## Higgs re-discovery project

Each value of `...` in the code will need to be replaced by you. Nothing will run without errors before replacing at least some of these.

Suggestion: do not edit this file directly. Instead, make a copy with your name on it and edit that. This way future changes to the outline are easier to pull in.

In [6]:
# ---- Imports ----

import uproot
import awkward as ak
import numpy as np
import matplotlib.pyplot as plt
import vector
import mplhep as hep
import math
import time

vector.register_awkward()
plt.style.use(hep.style.CMS)

In [12]:
# ---- Function definitions ----

## particle can be "Electron" or "Muon"
def selection_4e_or_4mu(events, particle: str):
    pt_cut_value = ...
    eta_cut_value = ...
    
    count_mask = ...
    eta_mask = ...
    pt_mask = ...
    isolation_mask = ...
    impact_parameter_mask = ...
    charge_mask = ...

    combined_mask = (
        count_mask
        & eta_mask
        & pt_mask
        & isolation_mask
        & impact_parameter_mask
        & charge_mask
    )
    
    return events[combined_mask]


def selection_2e2mu(events):
    count_mask = ...
    eta_mask = ...
    pt_mask = ...
    isolation_mask = ...
    electron_ip_mask = ...
    muon_ip_mask = ...
    electron_charge_mask = ...
    muon_charge_mask = ...

    combined_mask = (
        count_mask
        & eta_mask
        & pt_mask
        & isolation_mask
        & electron_ip_mask
        & muon_ip_mask
        & electron_charge_mask
        & muon_charge_mask
    )
    
    return events[combined_mask]


## particle can be "Electron" or "Muon"
def compute_masses_4e_or_4mu(events, particle: str):
    # Create Lorentz vectors using awkward and vector    
    particle_p4 = ak.zip(
        {
            "pt": ...,
            "eta": ...,
            "phi": ...,
            "mass": ...
        },
        with_name="PtEtaPhiMLorentzVector"
    )
    particle_vec = vector.awk(ak.Array(particle_p4))

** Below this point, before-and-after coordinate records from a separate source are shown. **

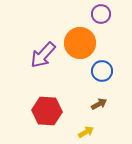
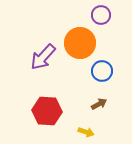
purple circle: moved 1 px down
purple arrow: moved 2 px down
yellow arrow: rotated 49 degrees clockwise
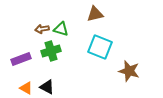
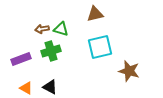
cyan square: rotated 35 degrees counterclockwise
black triangle: moved 3 px right
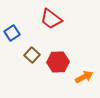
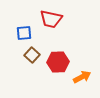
red trapezoid: rotated 25 degrees counterclockwise
blue square: moved 12 px right; rotated 28 degrees clockwise
orange arrow: moved 2 px left
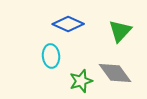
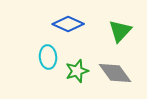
cyan ellipse: moved 3 px left, 1 px down
green star: moved 4 px left, 10 px up
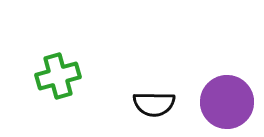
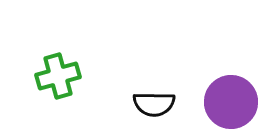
purple circle: moved 4 px right
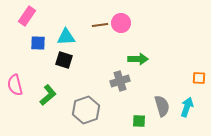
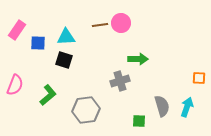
pink rectangle: moved 10 px left, 14 px down
pink semicircle: rotated 145 degrees counterclockwise
gray hexagon: rotated 12 degrees clockwise
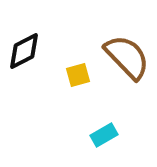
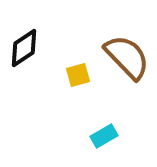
black diamond: moved 3 px up; rotated 6 degrees counterclockwise
cyan rectangle: moved 1 px down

    # Form H candidates by adding the appropriate four-momenta
    H_candidates = ...

    # Compute invariant masses
    H_mass = H_candidates.mass

    return H_mass


def compute_masses_2e2mu(events):
    # Create Lorentz vectors for electrons and muons using awkward and vector
    electron_p4 = ak.zip(
        {
            "pt": events["Electron_pt"],
            "eta": ...,
            "phi": ...,
            "mass": ...
        },
        with_name="PtEtaPhiMLorentzVector"
    )
    electron_vec = vector.awk(ak.Array(electron_p4))
    
    muon_p4 = ak.zip(
        {
            "pt": ...,
            "eta": ...,
            "phi": ...,
            "mass": ...
        },
        with_name="PtEtaPhiMLorentzVector"
    )
    muon_vec = vector.awk(ak.Array(muon_p4))

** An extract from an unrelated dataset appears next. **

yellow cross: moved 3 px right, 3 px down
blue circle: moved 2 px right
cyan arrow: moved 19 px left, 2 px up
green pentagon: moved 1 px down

    # Form H candidates by adding all four-momenta
    H_candidates = ...

    # Compute invariant masses
    H_mass = H_candidates.mass

    return H_mass


## particle can be "Electron" or "Muon"
def reco_4e_or_4mu(events, particle: str):
    filtered_events = selection_4e_or_4mu(events, particle)
    H1_mass = compute_masses_4e_or_4mu(filtered_events, particle)
    return H1_mass


def reco_2e2mu(events):
    filtered_events = selection_2e2mu(events)
    H1_mass = compute_masses_2e2mu(filtered_events)
    return selected_H1_mass

    
## particle can be "Electron" or "Muon"
def add_impact_params(events, particle: str, verbose = True):
    dxy = ...
    dz = ...
    dxyErr = ...
    dzErr = ...

    ip3d_column_name = ...
    sip3d_column_name = ...

    ip3d = ...
    sip3d = ...

    events[ip3d_column] = ip3d
    events[sip3d_column] = sip3d

    if verbose:
        print(f"Added impact parameters for {particle}s to tree with {len(events)} events")

    return events


def plot_mass(masses, x_label):
    # Create histogram bins
    bins = np.linspace(50, 200, 75)  # 75 Bins from 50 to 200 GeV
    
    # Create the figure and axis objects
    fig, ax = plt.subplots(figsize=(8, 6))  # Width of 8 inches and height of 6 inches

    # Plot the Z mass histogram
    ax.hist(masses, bins = bins, histtype = 'stepfilled', color = 'blue', alpha = 0.7, linewidth = 2)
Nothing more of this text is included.